Going downhill when I left, now even worse.
Pros
My team was the best thing about the job. From the production assistants to content developers/learning designers to marketing, most of the people who had individual contributor roles were dedicated, hard-working, and collaborative. There was a sense of camaraderie and we really pulled for one another. Work-life balance was easy to maintain. There were a lot of opportunities to WFH and, depending on your location/role, flexibility. The last good thing was being able to interact with professors. Hearing first-hand about what's going on in the classroom, and giving them a chance to express and discuss the challenges they faced was incredible. So many people go into the industry wanting to make professors' lives easier and have a tangible impact on students.

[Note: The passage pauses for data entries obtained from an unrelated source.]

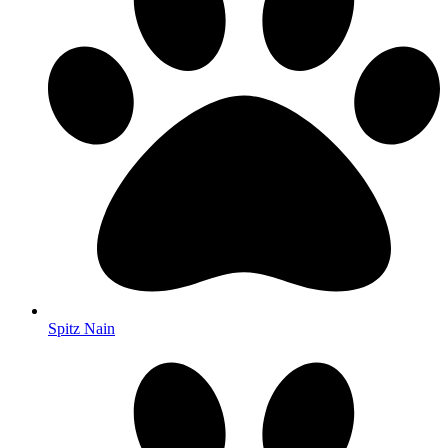
Spitz Nain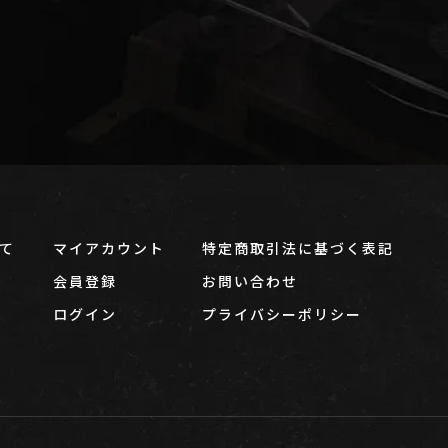
て
マイアカウント
特定商取引法に基づく表記
会員登録
お問い合わせ
ログイン
プライバシーポリシー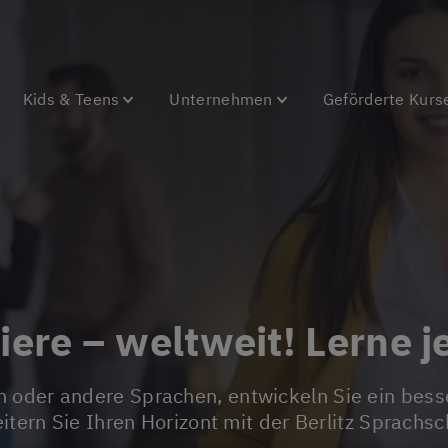
Kids & Teens
Unternehmen
Geförderte Kurs
riere – weltweit! Lerne j
itern Sie Ihren Horizont mit der Berlitz Sprachsc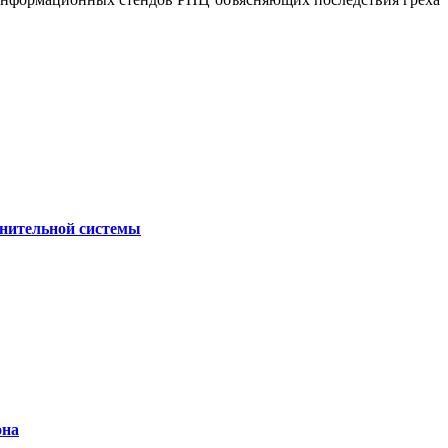
лнительной системы
она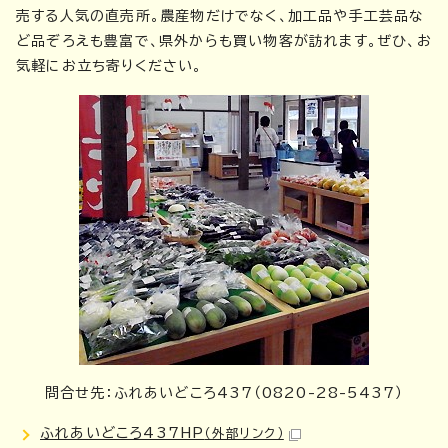
売する人気の直売所。農産物だけでなく、加工品や手工芸品な
ど品ぞろえも豊富で、県外からも買い物客が訪れます。ぜひ、お
気軽にお立ち寄りください。
問合せ先：ふれあいどころ437（0820-28-5437）
ふれあいどころ437HP
（外部リンク）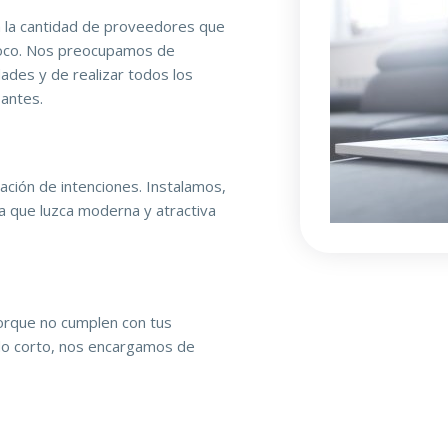
a la cantidad de proveedores que
 poco. Nos preocupamos de
ades y de realizar todos los
antes.
ación de intenciones. Instalamos,
 que luzca moderna y atractiva
porque no cumplen con tus
do corto, nos encargamos de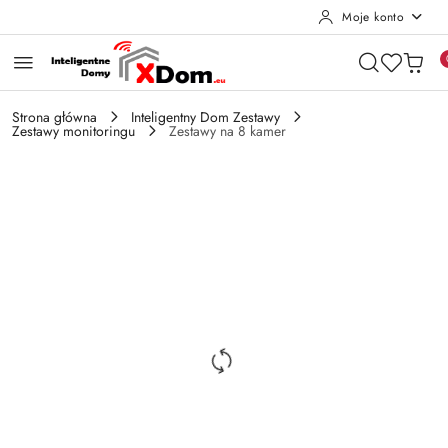
Moje konto
Przejdź do treści głównej
Przejdź do wyszukiwarki
Przejdź do moje konto
Przejdź do menu głównego
Przejdź do opisu produktu
Przejdź do stopki
Strona główna
Inteligentny Dom Zestawy
Zestawy monitoringu
Zestawy na 8 kamer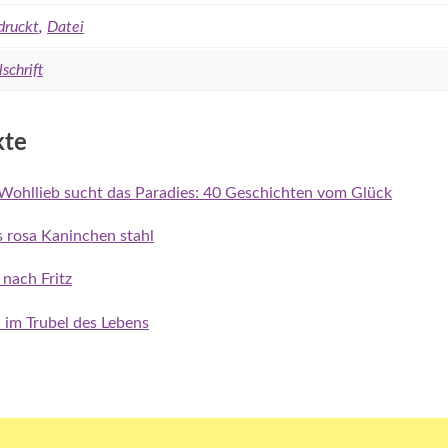
druckt
,
Datei
lschrift
kte
Wohllieb sucht das Paradies: 40 Geschichten vom Glück
as rosa Kaninchen stahl
 nach Fritz
n im Trubel des Lebens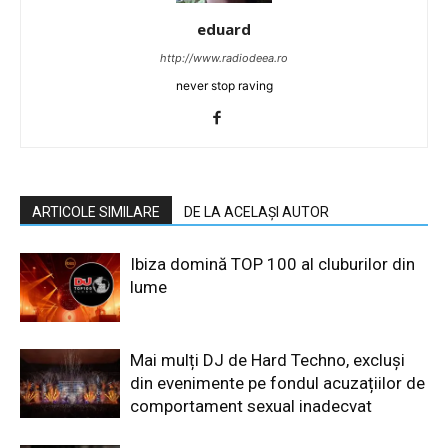
eduard
http://www.radiodeea.ro
never stop raving
ARTICOLE SIMILARE
DE LA ACELAȘI AUTOR
Ibiza domină TOP 100 al cluburilor din
lume
Mai mulți DJ de Hard Techno, excluși
din evenimente pe fondul acuzațiilor de
comportament sexual inadecvat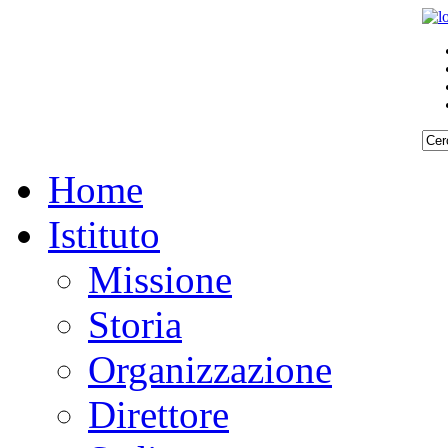
Home
Istituto
Missione
Storia
Organizzazione
Direttore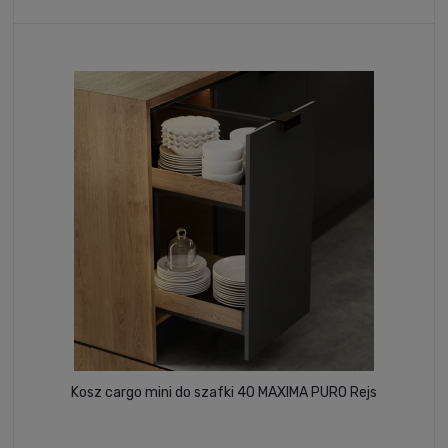
Kosz cargo mini do szafki 40 MAXIMA PURO Rejs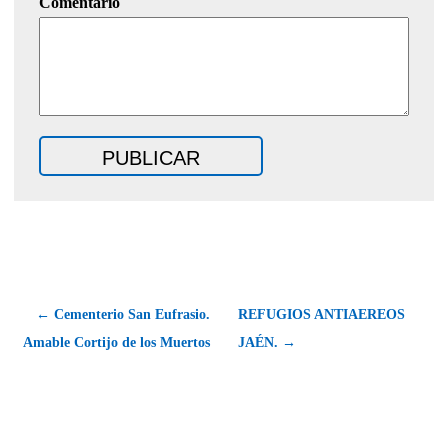
Comentario
← Cementerio San Eufrasio.
REFUGIOS ANTIAEREOS
Amable Cortijo de los Muertos
JAÉN. →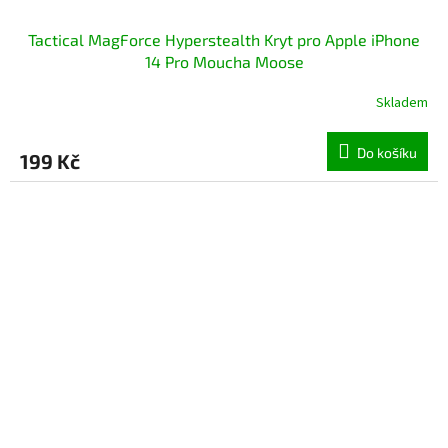
Tactical MagForce Hyperstealth Kryt pro Apple iPhone
14 Pro Moucha Moose
Skladem
Do košíku
199 Kč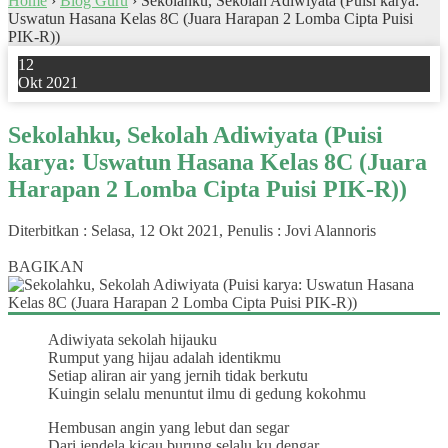
Home
›
Blog Guru
›
Sekolahku, Sekolah Adiwiyata (Puisi karya:
Uswatun Hasana Kelas 8C (Juara Harapan 2 Lomba Cipta Puisi
PIK-R))
12
Okt 2021
Sekolahku, Sekolah Adiwiyata (Puisi
karya: Uswatun Hasana Kelas 8C (Juara
Harapan 2 Lomba Cipta Puisi PIK-R))
Diterbitkan :
Selasa, 12 Okt 2021
, Penulis :
Jovi Alannoris
0
BAGIKAN
Adiwiyata sekolah hijauku
Rumput yang hijau adalah identikmu
Setiap aliran air yang jernih tidak berkutu
Kuingin selalu menuntut ilmu di gedung kokohmu
Hembusan angin yang lebut dan segar
Dari jendela kicau burung selalu ku dengar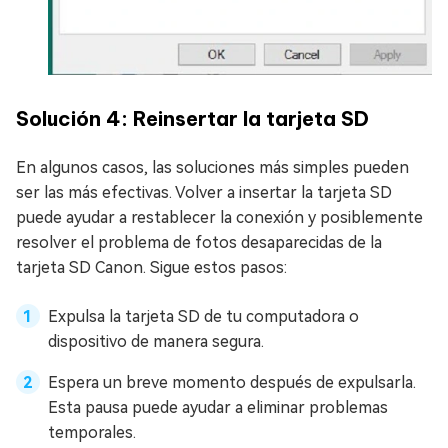
Solución 4: Reinsertar la tarjeta SD
En algunos casos, las soluciones más simples pueden
ser las más efectivas. Volver a insertar la tarjeta SD
puede ayudar a restablecer la conexión y posiblemente
resolver el problema de fotos desaparecidas de la
tarjeta SD Canon. Sigue estos pasos:
Expulsa la tarjeta SD de tu computadora o
dispositivo de manera segura.
Espera un breve momento después de expulsarla.
Esta pausa puede ayudar a eliminar problemas
temporales.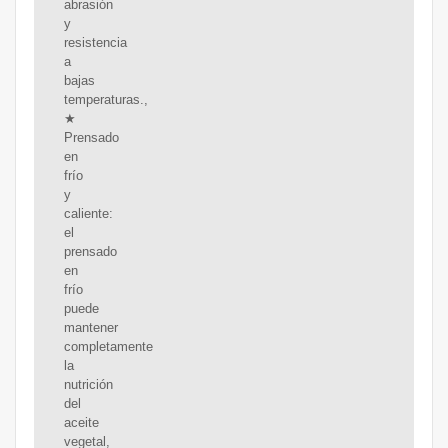
abrasión
y
resistencia
a
bajas
temperaturas.,
★
Prensado
en
frío
y
caliente:
el
prensado
en
frío
puede
mantener
completamente
la
nutrición
del
aceite
vegetal,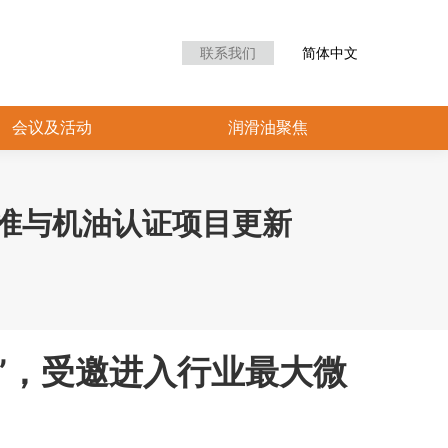
联系我们
简体中文
会议及活动
润滑油聚焦
509标准与机油认证项目更新
an”，受邀进入行业最大微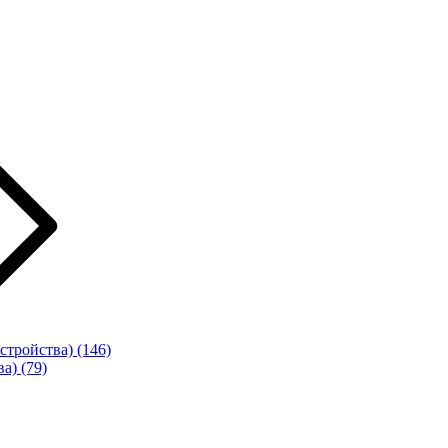
стройства)
(146)
ва)
(79)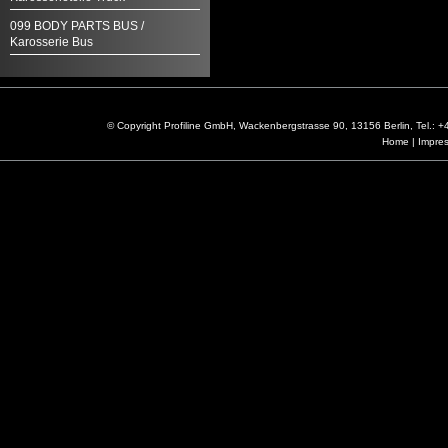
099 BODY PARTS BUS /
Karosserie Bus
© Copyright Profiline GmbH, Wackenbergstrasse 90, 13156 Berlin, Tel.:
Home
|
Impre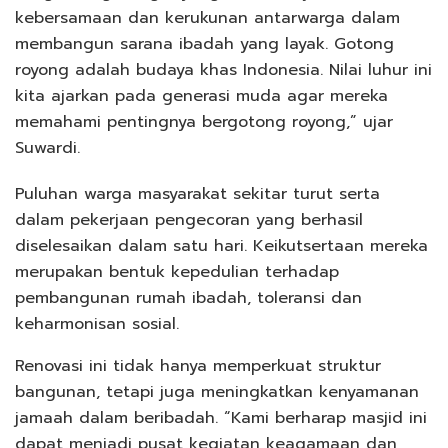
kebersamaan dan kerukunan antarwarga dalam
membangun sarana ibadah yang layak. Gotong
royong adalah budaya khas Indonesia. Nilai luhur ini
kita ajarkan pada generasi muda agar mereka
memahami pentingnya bergotong royong,” ujar
Suwardi.
Puluhan warga masyarakat sekitar turut serta
dalam pekerjaan pengecoran yang berhasil
diselesaikan dalam satu hari. Keikutsertaan mereka
merupakan bentuk kepedulian terhadap
pembangunan rumah ibadah, toleransi dan
keharmonisan sosial.
Renovasi ini tidak hanya memperkuat struktur
bangunan, tetapi juga meningkatkan kenyamanan
jamaah dalam beribadah. “Kami berharap masjid ini
dapat menjadi pusat kegiatan keagamaan dan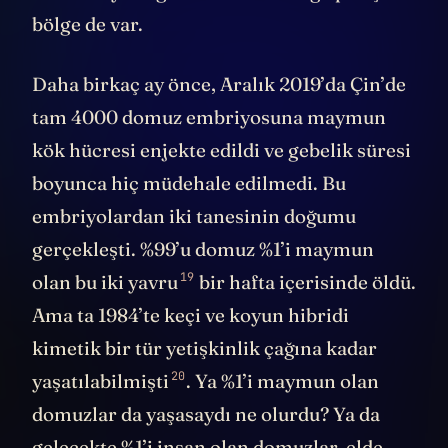
bölge de var.
Daha birkaç ay önce, Aralık 2019’da Çin’de
tam 4000 domuz embriyosuna maymun
kök hücresi enjekte edildi ve gebelik süresi
boyunca hiç müdehale edilmedi. Bu
embriyolardan iki tanesinin doğumu
gerçekleşti. %99’u domuz %1’i maymun
19
olan bu
iki yavru
bir hafta içerisinde öldü.
Ama ta 1984’te keçi ve koyun hibridi
kimetik bir tür yetişkinlik çağına kadar
20
yaşatılabilmişti
. Ya %1’i maymun olan
domuzlar da yaşasaydı ne olurdu? Ya da
gelecekte %1’i insan olan domuzlar elde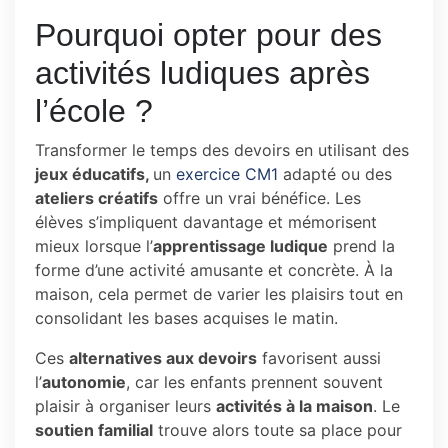
Pourquoi opter pour des
activités ludiques après
l’école ?
Transformer le temps des devoirs en utilisant des
jeux éducatifs,
un
exercice CM1
adapté ou des
ateliers créatifs
offre un vrai bénéfice. Les
élèves s’impliquent davantage et mémorisent
mieux lorsque l’
apprentissage ludique
prend la
forme d’une activité amusante et concrète. À la
maison, cela permet de varier les plaisirs tout en
consolidant les bases acquises le matin.
Ces
alternatives aux devoirs
favorisent aussi
l’
autonomie
, car les enfants prennent souvent
plaisir à organiser leurs
activités à la maison
. Le
soutien familial
trouve alors toute sa place pour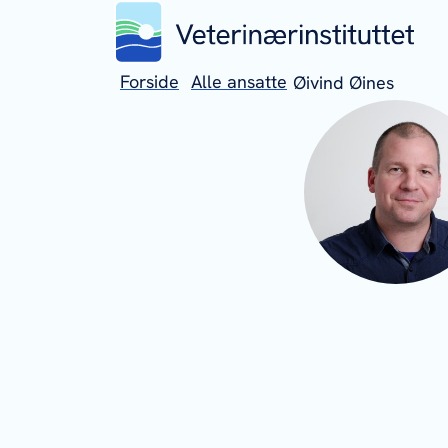
Forside
Alle ansatte
Øivind Øines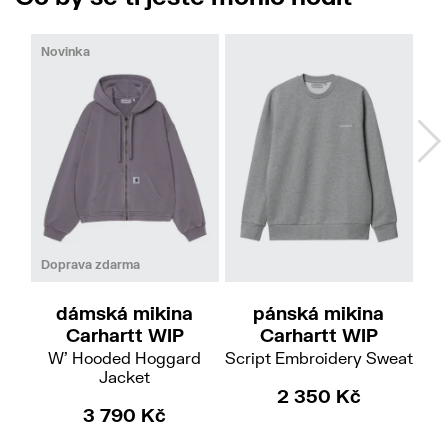
Novinka
XS
S
L
XL
Doprava zdarma
dámská mikina
pánská mikina
če
Carhartt WIP
Carhartt WIP
W' Hooded Hoggard
Script Embroidery Sweat
Jacket
2 350 Kč
3 790 Kč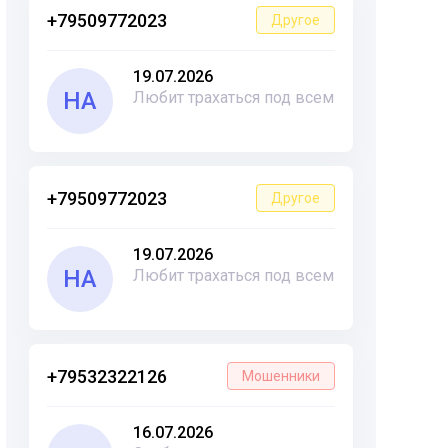
+79509772023
Другое
19.07.2026
НА
Любит трахаться под всем
+79509772023
Другое
19.07.2026
НА
Любит трахаться под всем
+79532322126
Мошенники
16.07.2026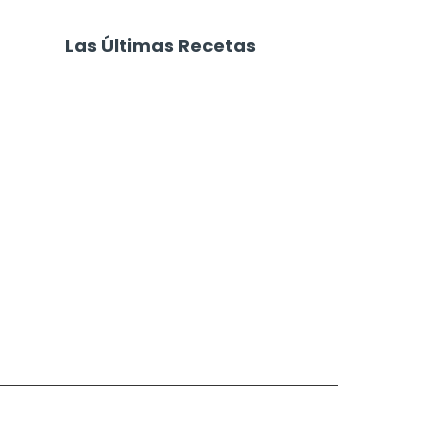
Las Últimas Recetas
Focaccia 4 Quesos
Carne Desmechada
Calabaza al Horno con Queso
Salchichas Envueltas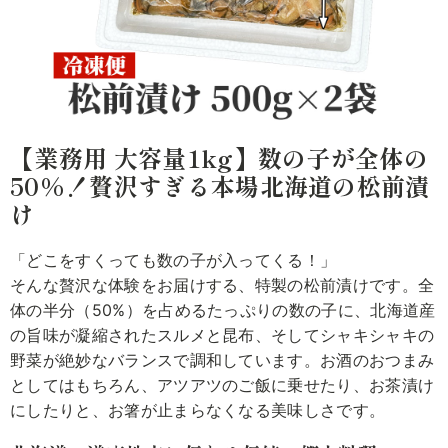
【業務用 大容量1kg】数の子が全体の
50%！贅沢すぎる本場北海道の松前漬
け
「どこをすくっても数の子が入ってくる！」
そんな贅沢な体験をお届けする、特製の松前漬けです。全
体の半分（50%）を占めるたっぷりの数の子に、北海道産
の旨味が凝縮されたスルメと昆布、そしてシャキシャキの
野菜が絶妙なバランスで調和しています。お酒のおつまみ
としてはもちろん、アツアツのご飯に乗せたり、お茶漬け
にしたりと、お箸が止まらなくなる美味しさです。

Their passion and enthusiasm for teaching was a huge source of motivation and really made me want to create something they'd find valuable.
Cons
Too many to fully list: - No coherent vision from ELT. Priorities were constantly shifting with little explanation beyond "we think this makes sense." - Constant reorgs. So many smart, talented, dedicated people have been unceremoniously dumped that it's hard to fathom how things are still running. - Rampant favoritism. Certainly in terms of promotion and retention, but also when it came to greenlighting and funding projects. The company has probably wasted a small fortune building poorly-designed products that nobody wants to use. By the time those dismal sales figures roll in, that person has already been promoted and it's somebody else's mess to clean up (usually by ditching the product). - Unwillingness to dedicate resources to executing on product ideas. Even when projects are funded, there's a constant scaling-back through all phases of development, such that what's released doesn't actually address the original needs that were described. - Creating needless bureaucratic bottlenecks. Look, if you say "too many teams are doing XYZ, from now on all XYZ activities need to flow through the XYZ team," then you better staff that team appropriately. There's a proliferation of narrowly-focused teams that add no value and suck up time and resources that could be better deployed. - Upper management is arrogant, dismissive, and unprofessional.